“It’s not the problem that causes our suffering; it’s our thinking about the problem.” – Byron Katie
Last week, I made a strong determination to avoid watching the news, figuring maybe this would emotionally insulate me. However, I unintentionally read several provocative headlines over a 24-hour period -- stories about a government that has abrogated its responsibilities to protect its citizens from the coronavirus. This tapped into my existing 2020 corona-angst; then it broke my heart and I could feel myself sinking.
In addition, I became even more frustrated with the dangerous mistruths and distrust surrounding our nation’s recent election as well as the seemingly insurmountable political, racial and cultural divisions. I started having fearful thoughts of potentially disastrous future outcomes and was filled with despair. Fortunately, I knew from previous experiences that this was not something I could afford to take lightly.
I dug deeper for the wisdom to understand what steps I could take to “lighten the load” and, at the advice of our therapist, I decided to ask myself the four questions that form the basis of Byron Katie’s self-inquiry teaching. But first a few words about Katie.
Byron Kathleen Mitchell, better known as Byron Katie (born 1942), is an American speaker and author who teaches a method of self-inquiry known as "The Work." In 1986, when she was 43 with three children and unhappily married to her second husband, she reportedly suffered from depression, agoraphobia, overeating and addiction to codeine and alcohol (first prize in the misery department). She describes the epiphany she had at a treatment center in 1986 as follows:
“I discovered that when I believed my thoughts, I suffered, but that when I didn't believe them, I didn't suffer, and that this is true for every human being. Freedom is as simple as that. I found that suffering is optional. I found a joy within me that has never disappeared, not for a single moment.”

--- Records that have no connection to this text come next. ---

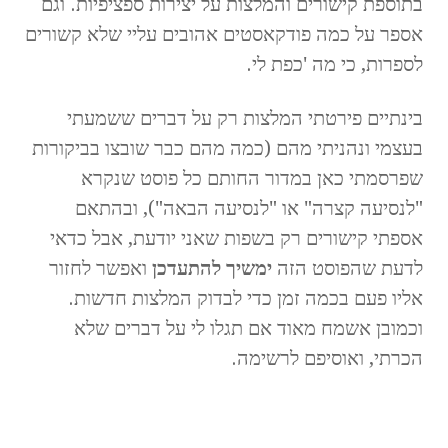
בתוספת קישורים והמלצות על יצירות ספציפיות. וגם
אספר על כמה פודקאסטים אהובים עליי שלא קשורים
לספרות, כי מה 'כפת לי.
בינתיים פירטתי המלצות רק על דברים ששמעתי
בעצמי ונהניתי מהם (כמה מהם כבר שובצו בביקורות
שפרסמתי כאן במדור החותם כל פוסט שנקרא
"לנסיעה קצרה" או "לנסיעה הבאה"), ובהתאם
אספתי קישורים רק בשפות שאני יודעת, אבל כדאי
לדעת שהפוסט הזה
ימשיך להתעדכן
ואפשר לחזור
אליו פעם בכמה זמן כדי לבדוק המלצות חדשות.
וכמובן אשמח מאוד אם תגלו לי על דברים שלא
הכרתי, ואוסיפם לרשימה.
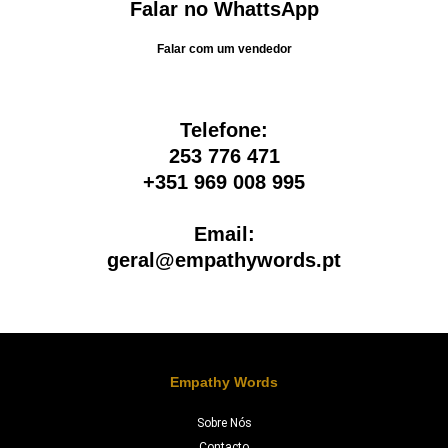
Falar no WhattsApp
Falar com um vendedor​
Telefone:
253 776 471
+351 969 008 995
Email:
geral@empathywords.pt
Empathy Words
Sobre Nós
Contacto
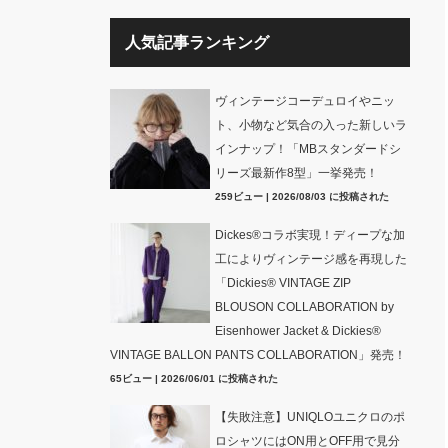
人気記事ランキング
ヴィンテージコーデュロイやニッ
ト、小物など気合の入った新しいラ
インナップ！「MBスタンダードシ
リーズ最新作8型」一挙発売！
259ビュー
|
2026/08/03 に投稿された
Dickes®コラボ実現！ディープな加
工によりヴィンテージ感を再現した
「Dickies® VINTAGE ZIP
BLOUSON COLLABORATION by
Eisenhower Jacket & Dickies®
VINTAGE BALLON PANTS COLLABORATION」発売！
65ビュー
|
2026/06/01 に投稿された
【失敗注意】UNIQLOユニクロのポ
ロシャツにはON用とOFF用で見分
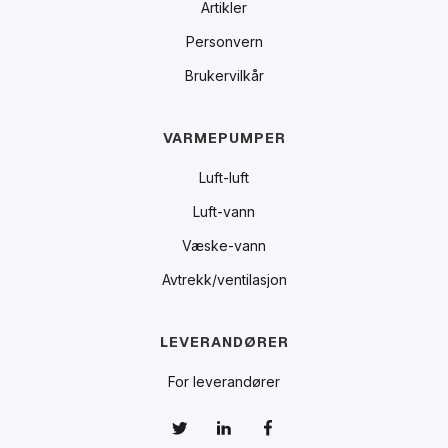
Artikler
Personvern
Brukervilkår
VARMEPUMPER
Luft-luft
Luft-vann
Væske-vann
Avtrekk/ventilasjon
LEVERANDØRER
For leverandører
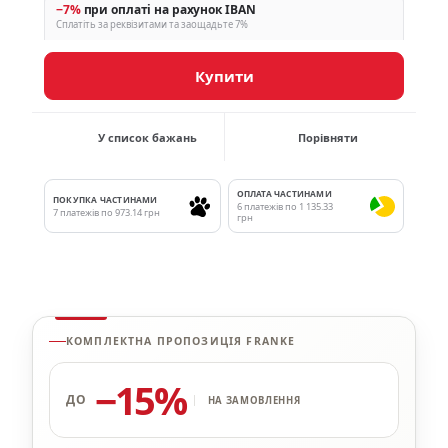
−7%
при оплаті на рахунок IBAN
Сплатіть за реквізитами та заощадьте 7%
Купити
У список бажань
Порівняти
ОПЛАТА ЧАСТИНАМИ
ПОКУПКА ЧАСТИНАМИ
6 платежів по 1 135.33
7 платежів по 973.14 грн
грн
КОМПЛЕКТНА ПРОПОЗИЦІЯ FRANKE
−15%
ДО
НА ЗАМОВЛЕННЯ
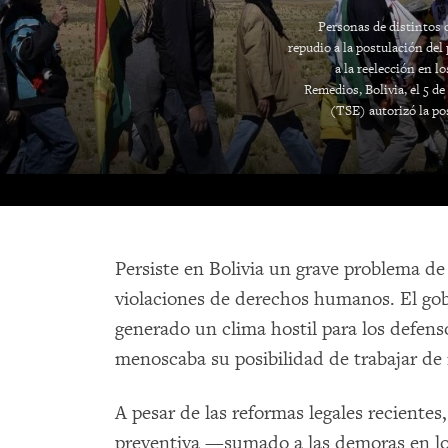
Personas de distintos 
repudio a la postulación de
a la reelección en l
Remedios, Bolivia, el 5 d
(TSE) autorizó la po
Persiste en Bolivia un grave problema de
violaciones de derechos humanos. El gob
generado un clima hostil para los defen
menoscaba su posibilidad de trabajar d
A pesar de las reformas legales recientes,
preventiva —sumado a las demoras en lo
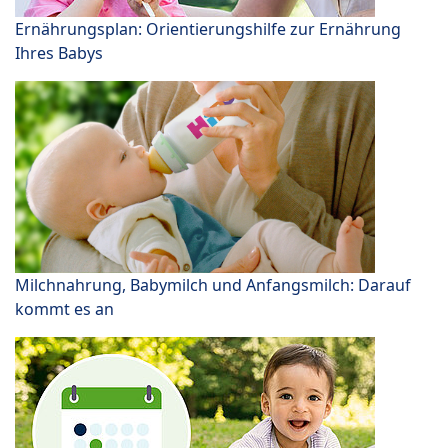
Ernährungsplan: Orientierungshilfe zur Ernährung
Ihres Babys
Milchnahrung, Babymilch und Anfangsmilch: Darauf
kommt es an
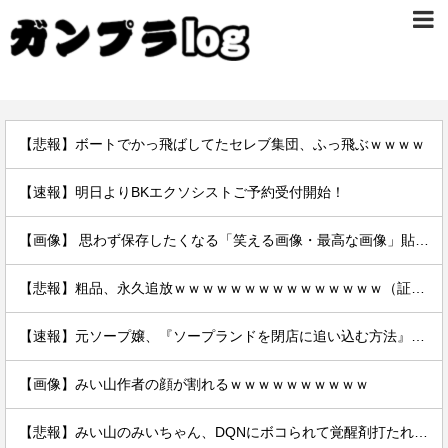
【悲報】ボートでかっ飛ばしてたセレブ集団、ふっ飛ぶｗｗｗｗ
【速報】明日よりBKエクソシストご予約受付開始！
【画像】 思わず保存したくなる「笑える画像・最高な画像」貼っていけｗｗｗｗｗ
【悲報】粗品、永久追放ｗｗｗｗｗｗｗｗｗｗｗｗｗｗｗ（証拠あり）
【速報】元ソープ嬢、『ソープランドを閉店に追い込む方法』を拡散 → 結果
【画像】みい山作者の顔が割れるｗｗｗｗｗｗｗｗｗｗ
【悲報】みい山のみいちゃん、DQNにボコられて覚醒剤打たれて死亡←これさぁ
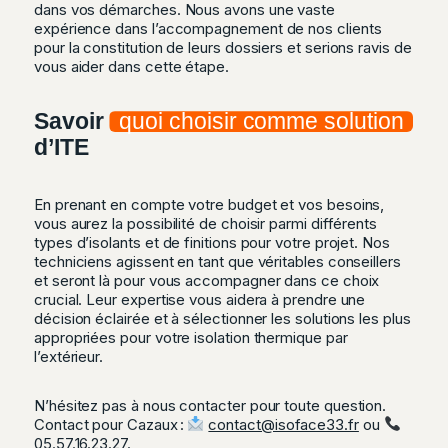
dans vos démarches. Nous avons une vaste
expérience dans l’accompagnement de nos clients
pour la constitution de leurs dossiers et serions ravis de
vous aider dans cette étape.
Savoir
quoi choisir comme solution
d’ITE
En prenant en compte votre budget et vos besoins,
vous aurez la possibilité de choisir parmi différents
types d’isolants et de finitions pour votre projet. Nos
techniciens agissent en tant que véritables conseillers
et seront là pour vous accompagner dans ce choix
crucial. Leur expertise vous aidera à prendre une
décision éclairée et à sélectionner les solutions les plus
appropriées pour votre isolation thermique par
l’extérieur.
N’hésitez pas à nous contacter pour toute question.
Contact pour Cazaux :
contact@isoface33.fr
ou
05.57.16.23.27
.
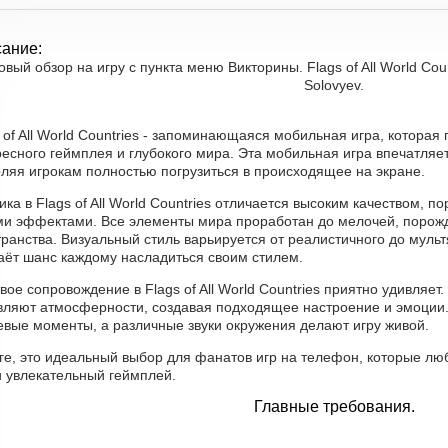
ание:
овый обзор на игру с пункта меню Викторины. Flags of All World Cou
Solovyev.
 of All World Countries - запоминающаяся мобильная игра, котора
есного геймплея и глубокого мира. Эта мобильная игра впечатляе
оляя игрокам полностью погрузиться в происходящее на экране.
ка в Flags of All World Countries отличается высоким качеством,
ми эффектами. Все элементы мира проработан до мелочей, порожд
ранства. Визуальный стиль варьируется от реалистичного до мульт
даёт шанс каждому насладиться своим стилем.
вое сопровождение в Flags of All World Countries приятно удивляет
вляют атмосферности, создавая подходящее настроение и эмоции.
евые моменты, а различные звуки окружения делают игру живой.
ге, это идеальный выбор для фанатов игр на телефон, которые лю
и увлекательный геймплей.
Главные требования.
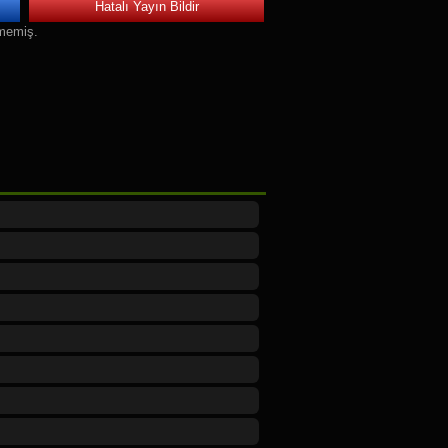
Hatalı Yayın Bildir
nmemiş.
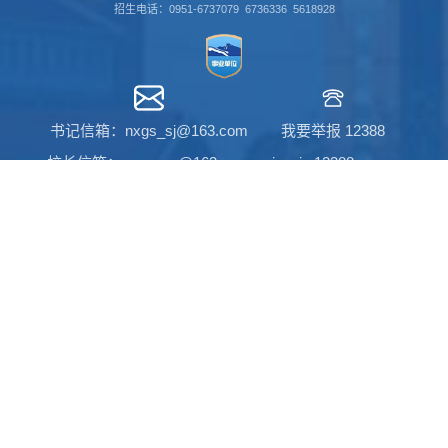
招生电话：0951-6737079 6736336 5618928
书记信箱：nxgs_sj@163.com
我要举报 12388
校长信箱：nxgs_xz@163.com
ningxia.12388.gov.cn
关注我们
官方微信
版权所有 宁夏工商职业技术大学
宁ICP备07001502号-
1
宁公网安备
64010502000045号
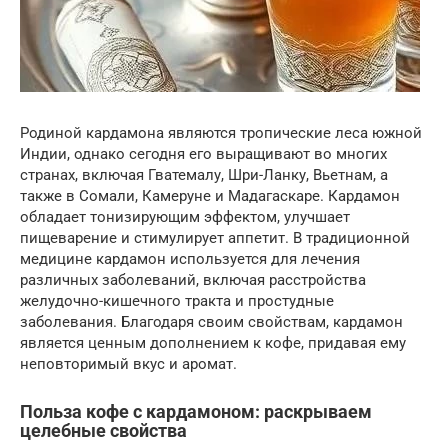
Родиной кардамона являются тропические леса южной
Индии, однако сегодня его выращивают во многих
странах, включая Гватемалу, Шри-Ланку, Вьетнам, а
также в Сомали, Камеруне и Мадагаскаре. Кардамон
обладает тонизирующим эффектом, улучшает
пищеварение и стимулирует аппетит. В традиционной
медицине кардамон используется для лечения
различных заболеваний, включая расстройства
желудочно-кишечного тракта и простудные
заболевания. Благодаря своим свойствам, кардамон
является ценным дополнением к кофе, придавая ему
неповторимый вкус и аромат.
Польза кофе с кардамоном: раскрываем
целебные свойства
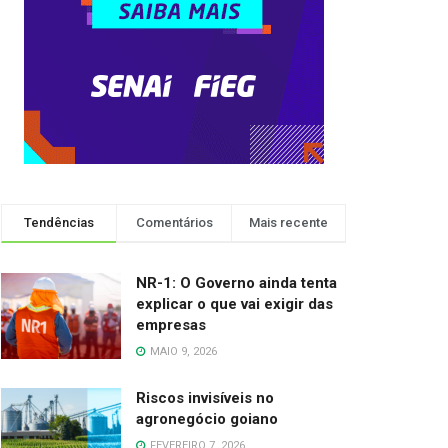
Tendências
Comentários
Mais recente
NR-1: O Governo ainda tenta
explicar o que vai exigir das
empresas
MAIO 9, 2026
Riscos invisíveis no
agronegócio goiano
FEVEREIRO 7, 2026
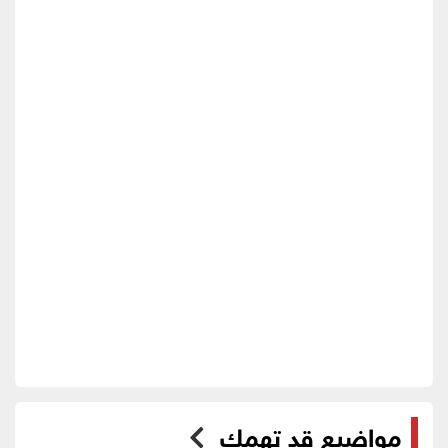
مواضيع قد تهمك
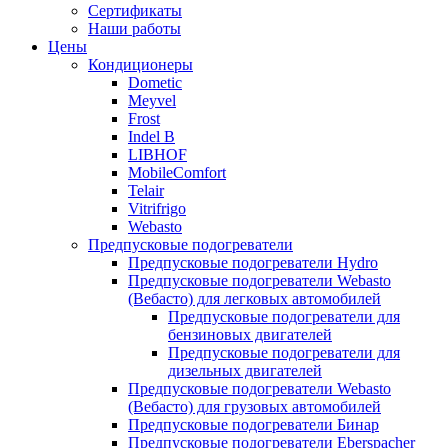
меню
содержимому
Сертификаты
Наши работы
Цены
Кондиционеры
Dometic
Meyvel
Frost
Indel B
LIBHOF
MobileComfort
Telair
Vitrifrigo
Webasto
Предпусковые подогреватели
Предпусковые подогреватели Hydro
Предпусковые подогреватели Webasto
(Вебасто) для легковых автомобилей
Предпусковые подогреватели для
бензиновых двигателей
Предпусковые подогреватели для
дизельных двигателей
Предпусковые подогреватели Webasto
(Вебасто) для грузовых автомобилей
Предпусковые подогреватели Бинар
Предпусковые подогреватели Eberspacher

While I agree with most of her realizations, I think expecting to experience inner joy 'every single moment' is unrealistic, probably impossible and not even advisable. Plus, I definitely don’t need that kind of pressure!
Anyway, here are Katie's four very useful questions and my answers based on my thought that “There isn't much hope for our country.”
1. Is it true? Yes. Our country is fractured. There will be violent protests. There won’t be a smooth transition of power. People of opposite views will never listen to each other. We still won’t be able to see our grandkids. And we won’t be safe ever again.
2. Can you absolutely know that it’s true? No! There have been many other personal, political and social crises in my lifetime that we’ve individually and as a nation survived.
3. How do you react when you believe these thoughts? I feel scared, heavy and completely bereft of all hope.
4. Who would you be without these thought(s)? I would live more in the moment, accept life’s uncertainties, recognize my resiliency and have confidence in my ability to help others. And I wouldn’t believe all my thoughts or try to fix everything that pops into my mind. I would also remember that for good to triumph, evil must be brought into the light -- its true aspect revealed. I believe this has been happening all over the world and will be followed by a long overdue positive global shift in how we humans treat each other.
So, Voila! I'm feeling much lighter now and am once again mindful that all the insight and self-compassion I need is inside me. Most important, it isn't what's happening around me that will determine my happiness, but how I react to it. Now there's a news headline truly worth reading!
Thanks for letting me share with you and please do whatever is necessary to take care of yourselves and others.